EXTRACTED INFORMATION START

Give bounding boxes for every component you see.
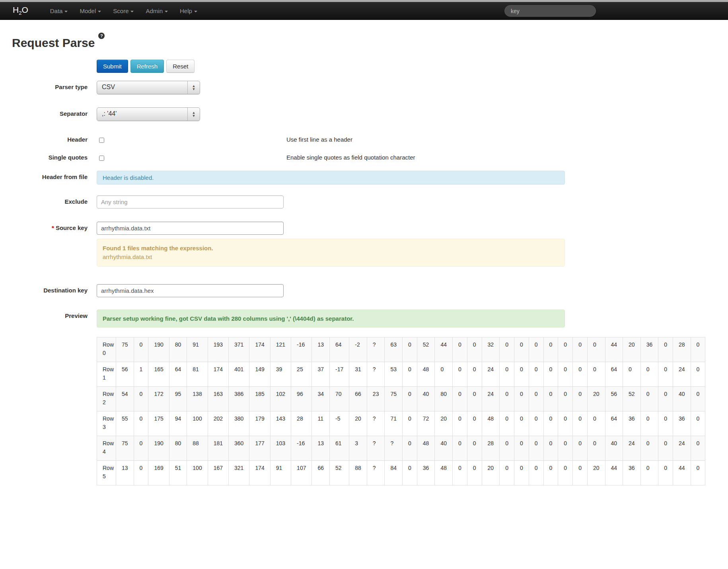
table-cell: 28 [673,337,691,362]
table-cell: 0 [691,461,705,485]
exclude-row: Exclude [12,195,728,209]
table-cell: 55 [116,411,134,436]
table-cell: ? [367,337,385,362]
table-cell: 25 [291,362,312,387]
table-cell: 44 [673,461,691,485]
table-cell: 0 [640,387,658,411]
table-cell: 0 [514,337,529,362]
row-label: Row 1 [97,362,116,387]
nav-item-help[interactable]: Help [174,3,203,19]
reset-button[interactable]: Reset [166,60,195,73]
table-cell: 36 [640,337,658,362]
table-cell: 0 [529,411,543,436]
table-cell: 40 [417,387,435,411]
separator-select[interactable]: ,: '44' ▲▼ [97,107,200,121]
table-cell: 70 [330,387,349,411]
parser-setup-alert: Parser setup working fine, got CSV data … [97,310,565,327]
table-cell: 48 [482,411,500,436]
table-cell: 75 [116,337,134,362]
nav-item-label: Data [50,8,63,14]
table-cell: 36 [623,461,641,485]
table-cell: 72 [417,411,435,436]
source-key-info-row: Found 1 files matching the expression. a… [12,239,728,267]
table-cell: 0 [573,436,588,461]
help-icon[interactable]: ? [98,33,105,39]
nav-item-label: Admin [146,8,163,14]
table-cell: 143 [270,411,291,436]
table-cell: 0 [403,362,417,387]
table-cell: 175 [148,411,169,436]
nav-item-data[interactable]: Data [44,3,74,19]
table-cell: 102 [270,387,291,411]
row-label: Row 5 [97,461,116,485]
table-cell: 0 [467,411,482,436]
single-quotes-checkbox[interactable] [99,156,104,161]
table-cell: 44 [605,461,623,485]
source-key-input[interactable] [97,222,284,235]
table-cell: 11 [312,411,330,436]
header-from-file-label: Header from file [12,171,88,180]
submit-button[interactable]: Submit [97,60,128,73]
table-cell: 181 [208,436,228,461]
table-cell: 121 [270,337,291,362]
header-disabled-alert: Header is disabled. [97,171,565,185]
table-row: Row 47501908088181360177103-1613613??048… [97,436,705,461]
preview-table-container: Row 07501908091193371174121-161364-2?630… [97,337,728,485]
table-cell: 24 [623,436,641,461]
table-cell: 28 [291,411,312,436]
brand-logo[interactable]: H2O [13,5,28,16]
table-cell: -17 [330,362,349,387]
key-search-input[interactable] [504,5,596,17]
table-cell: 0 [500,387,514,411]
nav-item-label: Model [80,8,96,14]
table-cell: 0 [452,337,467,362]
table-cell: 36 [417,461,435,485]
table-cell: 51 [169,461,187,485]
table-cell: 0 [403,337,417,362]
nav-item-score[interactable]: Score [107,3,140,19]
parser-type-select[interactable]: CSV ▲▼ [97,81,200,94]
table-cell: 0 [514,411,529,436]
row-label: Row 4 [97,436,116,461]
table-cell: 20 [349,411,367,436]
table-cell: 91 [187,337,208,362]
header-checkbox[interactable] [99,138,104,143]
table-cell: ? [385,436,403,461]
table-cell: 0 [403,436,417,461]
table-cell: 0 [691,337,705,362]
table-cell: 0 [500,362,514,387]
table-cell: 165 [148,362,169,387]
table-cell: 202 [208,411,228,436]
table-cell: 0 [691,411,705,436]
table-cell: 71 [385,411,403,436]
table-cell: 56 [116,362,134,387]
table-cell: 371 [229,337,249,362]
destination-key-input[interactable] [97,284,284,297]
table-cell: 13 [312,436,330,461]
parser-type-row: Parser type CSV ▲▼ [12,81,728,94]
table-row: Row 07501908091193371174121-161364-2?630… [97,337,705,362]
table-cell: -16 [291,337,312,362]
table-cell: 0 [467,436,482,461]
table-cell: 0 [558,337,573,362]
preview-table: Row 07501908091193371174121-161364-2?630… [97,337,705,485]
table-cell: 0 [587,337,605,362]
table-cell: 0 [514,436,529,461]
refresh-button[interactable]: Refresh [130,60,164,73]
table-cell: 0 [500,411,514,436]
separator-label: Separator [12,107,88,117]
row-label: Row 2 [97,387,116,411]
table-cell: 48 [417,362,435,387]
table-cell: 64 [605,362,623,387]
table-cell: 0 [543,337,558,362]
exclude-input[interactable] [97,195,284,209]
table-cell: 23 [367,387,385,411]
table-cell: 193 [208,337,228,362]
nav-item-admin[interactable]: Admin [140,3,174,19]
source-key-label: *Source key [12,222,88,231]
nav-item-model[interactable]: Model [74,3,107,19]
table-cell: 0 [467,362,482,387]
table-row: Row 15611656481174401149392537-1731?5304… [97,362,705,387]
table-cell: 190 [148,436,169,461]
single-quotes-row: Single quotes Enable single quotes as fi… [12,154,728,161]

EXTRACTED INFORMATION END

§ YOUR GOAL
Go through the material above and retype every line exactly, without the images.

§ REPLY TO THE EXERCISE
Give bounding boxes for every component you see.
table-cell: 28 [673,337,691,362]
table-cell: 0 [691,461,705,485]
exclude-row: Exclude [12,195,728,209]
table-cell: 55 [116,411,134,436]
table-cell: ? [367,337,385,362]
table-cell: 25 [291,362,312,387]
table-cell: 44 [673,461,691,485]
table-cell: 0 [640,387,658,411]
table-cell: 0 [514,337,529,362]
row-label: Row 1 [97,362,116,387]
nav-item-help[interactable]: Help [174,3,203,19]
reset-button[interactable]: Reset [166,60,195,73]
table-cell: 36 [640,337,658,362]
table-cell: 0 [529,411,543,436]
table-cell: 40 [417,387,435,411]
separator-select[interactable]: ,: '44' ▲▼ [97,107,200,121]
table-cell: 70 [330,387,349,411]
parser-setup-alert: Parser setup working fine, got CSV data … [97,310,565,327]
table-cell: 48 [482,411,500,436]
table-cell: 75 [116,337,134,362]
nav-item-label: Data [50,8,63,14]
table-cell: 36 [623,461,641,485]
table-cell: 72 [417,411,435,436]
source-key-info-row: Found 1 files matching the expression. a… [12,239,728,267]
table-cell: 0 [573,436,588,461]
help-icon[interactable]: ? [98,33,105,39]
nav-item-label: Admin [146,8,163,14]
table-cell: 143 [270,411,291,436]
table-cell: 0 [403,362,417,387]
table-cell: 175 [148,411,169,436]
nav-item-data[interactable]: Data [44,3,74,19]
table-cell: 102 [270,387,291,411]
row-label: Row 5 [97,461,116,485]
table-cell: 0 [467,411,482,436]
single-quotes-checkbox[interactable] [99,156,104,161]
table-cell: 44 [605,461,623,485]
source-key-input[interactable] [97,222,284,235]
table-cell: 11 [312,411,330,436]
header-from-file-label: Header from file [12,171,88,180]
submit-button[interactable]: Submit [97,60,128,73]
table-cell: 181 [208,436,228,461]
table-cell: 121 [270,337,291,362]
header-disabled-alert: Header is disabled. [97,171,565,185]
table-row: Row 47501908088181360177103-1613613??048… [97,436,705,461]
preview-table-container: Row 07501908091193371174121-161364-2?630… [97,337,728,485]
table-cell: 24 [623,436,641,461]
table-cell: 28 [291,411,312,436]
brand-logo[interactable]: H2O [13,5,28,16]
table-cell: -17 [330,362,349,387]
key-search-input[interactable] [504,5,596,17]
table-cell: 0 [500,387,514,411]
nav-item-label: Model [80,8,96,14]
table-cell: 0 [452,337,467,362]
table-cell: 36 [417,461,435,485]
table-cell: 51 [169,461,187,485]
table-cell: 0 [403,337,417,362]
nav-item-score[interactable]: Score [107,3,140,19]
parser-type-select[interactable]: CSV ▲▼ [97,81,200,94]
table-cell: 0 [514,411,529,436]
row-label: Row 4 [97,436,116,461]
table-cell: 20 [349,411,367,436]
table-cell: 91 [187,337,208,362]
header-checkbox[interactable] [99,138,104,143]
table-cell: ? [385,436,403,461]
table-cell: 0 [403,436,417,461]
table-cell: 0 [691,337,705,362]
table-cell: 0 [500,362,514,387]
table-cell: 165 [148,362,169,387]
table-cell: 202 [208,411,228,436]
table-cell: 0 [691,411,705,436]
table-cell: 71 [385,411,403,436]
table-cell: 56 [116,362,134,387]
table-cell: 371 [229,337,249,362]
destination-key-input[interactable] [97,284,284,297]
table-cell: 13 [312,436,330,461]
parser-type-row: Parser type CSV ▲▼ [12,81,728,94]
table-row: Row 07501908091193371174121-161364-2?630… [97,337,705,362]
table-cell: -16 [291,337,312,362]
table-cell: 0 [467,436,482,461]
table-cell: 0 [558,337,573,362]
preview-table: Row 07501908091193371174121-161364-2?630… [97,337,705,485]
table-cell: 0 [587,337,605,362]
table-cell: 0 [514,436,529,461]
refresh-button[interactable]: Refresh [130,60,164,73]
table-cell: 0 [500,411,514,436]
separator-label: Separator [12,107,88,117]
row-label: Row 2 [97,387,116,411]
table-cell: 48 [417,362,435,387]
table-cell: 64 [605,362,623,387]
table-cell: 0 [543,337,558,362]
exclude-input[interactable] [97,195,284,209]
table-cell: 23 [367,387,385,411]
table-cell: 193 [208,337,228,362]
nav-item-admin[interactable]: Admin [140,3,174,19]
source-key-label: *Source key [12,222,88,231]
nav-item-model[interactable]: Model [74,3,107,19]
table-cell: 0 [467,362,482,387]
table-row: Row 15611656481174401149392537-1731?5304… [97,362,705,387]
table-cell: 190 [148,436,169,461]
single-quotes-row: Single quotes Enable single quotes as fi… [12,154,728,161]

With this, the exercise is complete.